** Provided records follows **
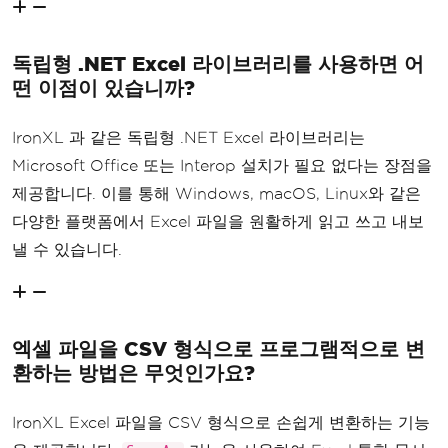
독립형 .NET Excel 라이브러리를 사용하면 어
떤 이점이 있습니까?
IronXL 과 같은 독립형 .NET Excel 라이브러리는
Microsoft Office 또는 Interop 설치가 필요 없다는 장점을
제공합니다. 이를 통해 Windows, macOS, Linux와 같은
다양한 플랫폼에서 Excel 파일을 원활하게 읽고 쓰고 내보
낼 수 있습니다.
엑셀 파일을 CSV 형식으로 프로그램적으로 변
환하는 방법은 무엇인가요?
IronXL Excel 파일을 CSV 형식으로 손쉽게 변환하는 기능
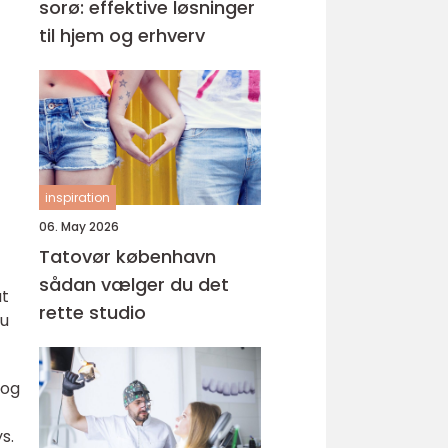
sorø: effektive løsninger
til hjem og erhverv
inspiration
06. May 2026
Tatovør københavn
sådan vælger du det
at
rette studio
du
 og
s.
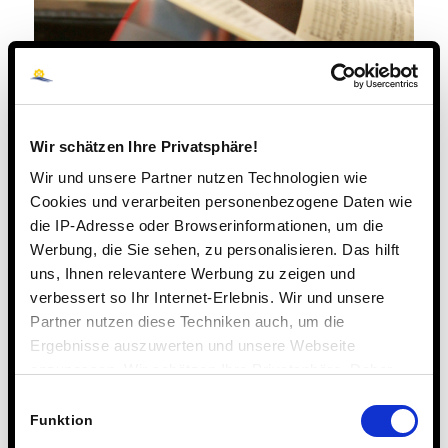
Wir schätzen Ihre Privatsphäre!
Wir und unsere Partner nutzen Technologien wie
Cookies und verarbeiten personenbezogene Daten wie
die IP-Adresse oder Browserinformationen, um die
Werbung, die Sie sehen, zu personalisieren. Das hilft
uns, Ihnen relevantere Werbung zu zeigen und
verbessert so Ihr Internet-Erlebnis. Wir und unsere
Partner nutzen diese Techniken auch, um die
Ergebnisse auszuwerten und unsere Webseite
anzupassen. Wir schätzen Ihre Privatsphäre. Daher
fragen wir Sie hiermit um Erlaubnis zum Einsatz dieser
Einwilligungsauswahl
Technologien.
Funktion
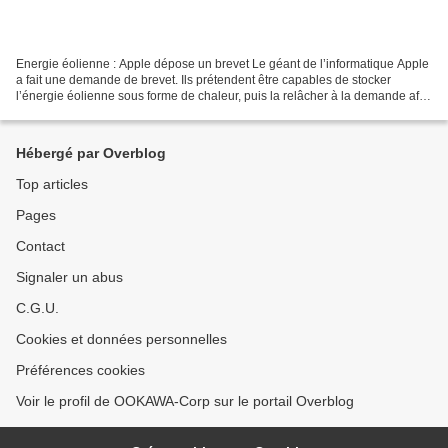
Energie éolienne : Apple dépose un brevet Le géant de l’informatique Apple
a fait une demande de brevet. Ils prétendent être capables de stocker
l’énergie éolienne sous forme de chaleur, puis la relâcher à la demande afin
de générer de l’électricité....
Hébergé par Overblog
Top articles
Pages
Contact
Signaler un abus
C.G.U.
Cookies et données personnelles
Préférences cookies
Voir le profil de OOKAWA-Corp sur le portail Overblog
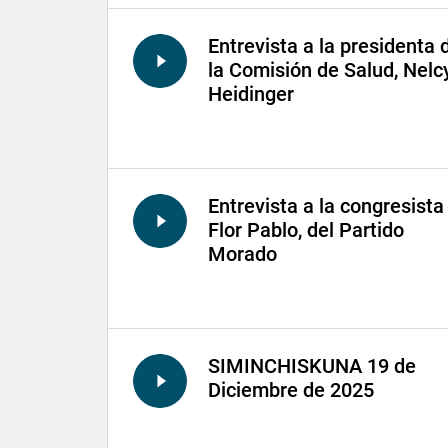
Entrevista a la presidenta 
la Comisión de Salud, Nelc
Heidinger
Entrevista a la congresista
Flor Pablo, del Partido
Morado
SIMINCHISKUNA 19 de
Diciembre de 2025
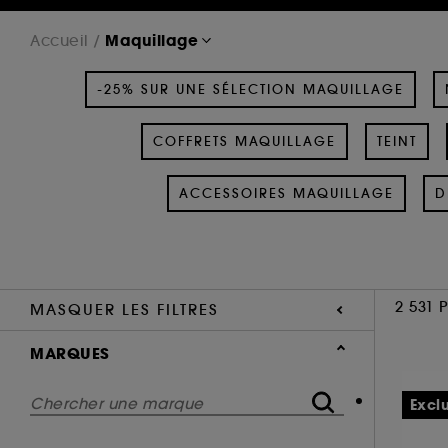
Maquillage
Accueil
-25% SUR UNE SÉLECTION MAQUILLAGE
COFFRETS MAQUILLAGE
TEINT
ACCESSOIRES MAQUILLAGE
D
2 531 
MASQUER LES FILTRES
MARQUES
Excl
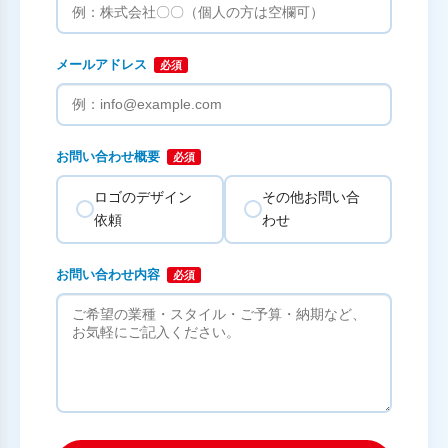
メールアドレス
必須
お問い合わせ概要
必須
ロゴのデザイン
その他お問い合
依頼
わせ
お問い合わせ内容
必須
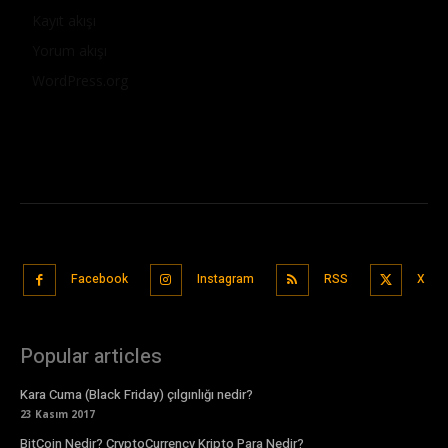
Kayıt akışı
Yorum akışı
WordPress.org
Facebook
Instagram
RSS
X
Popular articles
Kara Cuma (Black Friday) çılgınlığı nedir?
23 Kasım 2017
BitCoin Nedir? CryptoCurrency Kripto Para Nedir?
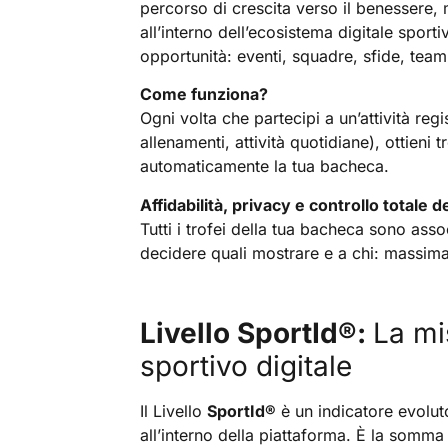
percorso di crescita verso il benessere, 
all’interno dell’ecosistema digitale sport
opportunità: eventi, squadre, sfide, team
Come funziona?
Ogni volta che partecipi a un’attività reg
allenamenti, attività quotidiane), ottieni 
automaticamente la tua bacheca.
Affidabilità, privacy e controllo totale de
Tutti i trofei della tua bacheca sono assoc
decidere quali mostrare e a chi: massima 
Livello SportId®:
La mi
sportivo digitale
Il Livello
SportId
®
è un indicatore evoluto
all’interno della piattaforma. È la somma d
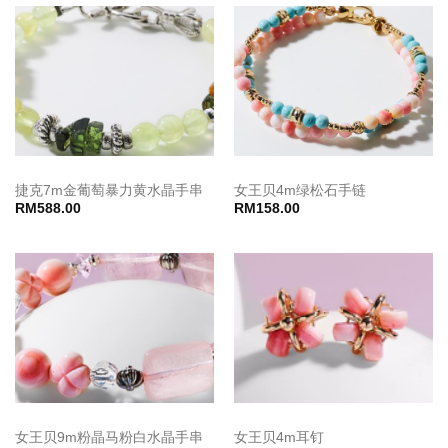
捷克7m金葡萄暴力黄水晶手串
女王贝4m绿松石手链
RM
588.00
RM
158.00
女王贝9m粉晶马粉白水晶手串
女王贝4m耳钉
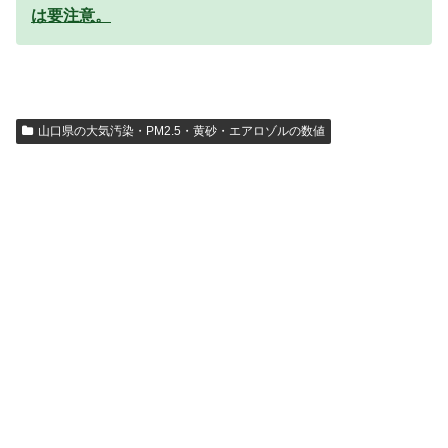
は要注意。
山口県の大気汚染・PM2.5・黄砂・エアロゾルの数値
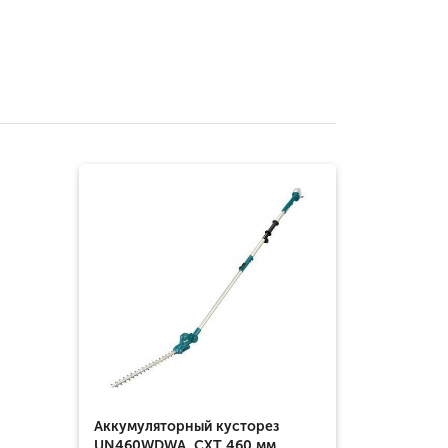
Аккумуляторный кусторез
UN460WDWA, CXT 460 мм,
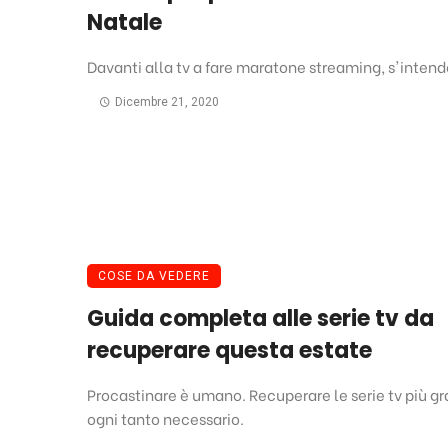
Natale
Davanti alla tv a fare maratone streaming, s'intend
Dicembre 21, 2020
COSE DA VEDERE
Guida completa alle serie tv da
recuperare questa estate
Procastinare è umano. Recuperare le serie tv più gr
ogni tanto necessario.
** End of Provided records **
__What to do__.
Restate, word for word and without pictures, the lines from the line containing "Kara Cuma (Black Friday) çılgınlığı nedir?" to the last line of the records above.

__Solution for this exercise__.
Kara Cuma (Black Friday) çılgınlığı nedir?
23 Kasım 2017
BitCoin Nedir? CryptoCurrency Kripto Para Nedir?
percorso di crescita verso il benessere, 
all’interno dell’ecosistema digitale sport
opportunità: eventi, squadre, sfide, team
Come funziona?
Ogni volta che partecipi a un’attività reg
allenamenti, attività quotidiane), ottieni 
automaticamente la tua bacheca.
Affidabilità, privacy e controllo totale de
Tutti i trofei della tua bacheca sono assoc
decidere quali mostrare e a chi: massima 
Livello SportId®:
La mi
sportivo digitale
Il Livello
SportId
®
è un indicatore evoluto
all’interno della piattaforma. È la somma d
捷克7m金葡萄暴力黄水晶手串
女王贝4m绿松石手链
RM
588.00
RM
158.00
女王贝9m粉晶马粉白水晶手串
女王贝4m耳钉
は要注意。
山口県の大気汚染・PM2.5・黄砂・エアロゾルの数値
Аккумуляторный кусторез
UN460WDWA, CXT 460 мм,
Natale
Davanti alla tv a fare maratone streaming, s'intend
Dicembre 21, 2020
COSE DA VEDERE
Guida completa alle serie tv da
recuperare questa estate
Procastinare è umano. Recuperare le serie tv più gr
ogni tanto necessario.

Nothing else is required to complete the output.